In the statement, McKee refers to the matter as “a tragedy” and says it has never been the policy of the Southwest City Police Department “to serve as judge and jury.” But the statement claims “the real disaster” is that Stacy “will not get the opportunity to face his charges or his accuser.” The statement also appears to defend Massa, or at least Massa’s right to the presumption of innocence.
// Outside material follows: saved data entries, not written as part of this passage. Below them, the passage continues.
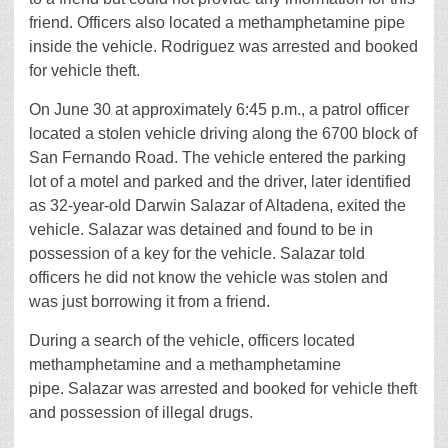
friend. Officers also located a methamphetamine pipe
inside the vehicle. Rodriguez was arrested and booked
for vehicle theft.
On June 30 at approximately 6:45 p.m., a patrol officer
located a stolen vehicle driving along the 6700 block of
San Fernando Road. The vehicle entered the parking
lot of a motel and parked and the driver, later identified
as 32-year-old Darwin Salazar of Altadena, exited the
vehicle. Salazar was detained and found to be in
possession of a key for the vehicle. Salazar told
officers he did not know the vehicle was stolen and
was just borrowing it from a friend.
During a search of the vehicle, officers located
methamphetamine and a methamphetamine
pipe. Salazar was arrested and booked for vehicle theft
and possession of illegal drugs.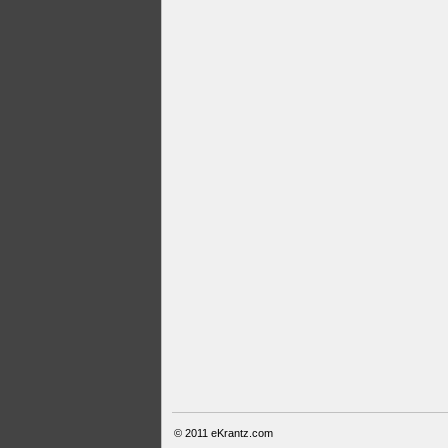
© 2011
eKrantz.com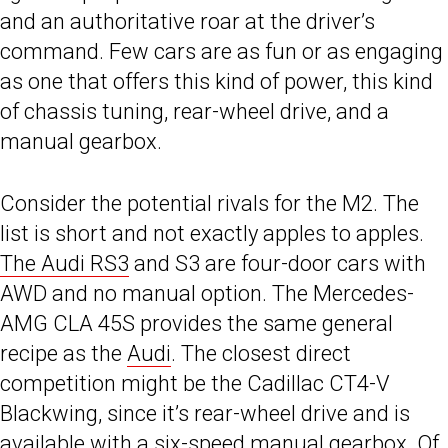
and an authoritative roar at the driver’s
command. Few cars are as fun or as engaging
as one that offers this kind of power, this kind
of chassis tuning, rear-wheel drive, and a
manual gearbox.
Consider the potential rivals for the M2. The
list is short and not exactly apples to apples.
The Audi RS3
and S3 are four-door cars with
AWD and no manual option. The Mercedes-
AMG CLA 45S provides the same general
recipe as the
Audi
. The closest direct
competition might be the Cadillac CT4-V
Blackwing, since it’s rear-wheel drive and is
available with a six-speed manual gearbox. Of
“Sometimes a decision must be made in a split second,” it reads. “That same decision will be reviewed and investigated for months to come, and end up with someone, who did not have to make the decision, deciding on whether or not it was the right or just one. This is indeed how the system works in these rare instances. But, the tenet of innocent until proven guilty does not stop at the badge. The officer should be afforded his right to face his accusers. The system should get the chance to prove the case against the officer involved.”

The Suburban that Stacy was driving had been stolen that night from a residence northeast of Southwest City. The owner did not realize it was gone or report it stolen until several hours after the vehicle pursuit and shooting, making it unlikely that Massa knew it was a stolen vehicle.

Stacy’s father, who lives in Oklahoma, referred questions about his reaction to the patrol’s findings and the charge filed against Massa to his attorney, Shannon McMurray, of Tulsa. McMurray told the Globe that her client feels neither pleased nor displeased with the investigation at this point.

“He’s looking forward to justice for Bobby, and he feels it’s moving in the right direction at this point,” McMurray said.

She declined any comment on her client’s behalf with respect to the sufficiency of the charge. But she said Larry Stacy is perplexed with why Southwest City would choose to keep Massa on its payroll, especially since he was convicted of a misdemeanor earlier this year and was allowed at that time to remain on the police force.

Massa was convicted in February of misuse of official information while working as a dispatcher in McDonald County in 2008 and was fined $350.

“That outrages the Stacys,” McMurray said. “They don’t think he should have still had his badge in the first place.”

Efforts to reach Bobby Stacy’s mother for comment were unsuccessful.



Pocketed evidence?

A McDonald County sheriff’s deputy told a Missouri State Highway Patrol investigator that he saw Southwest City police Officer Brian G. Massa pick up a shell casing at the scene of the shooting of Bobby L. Stacy.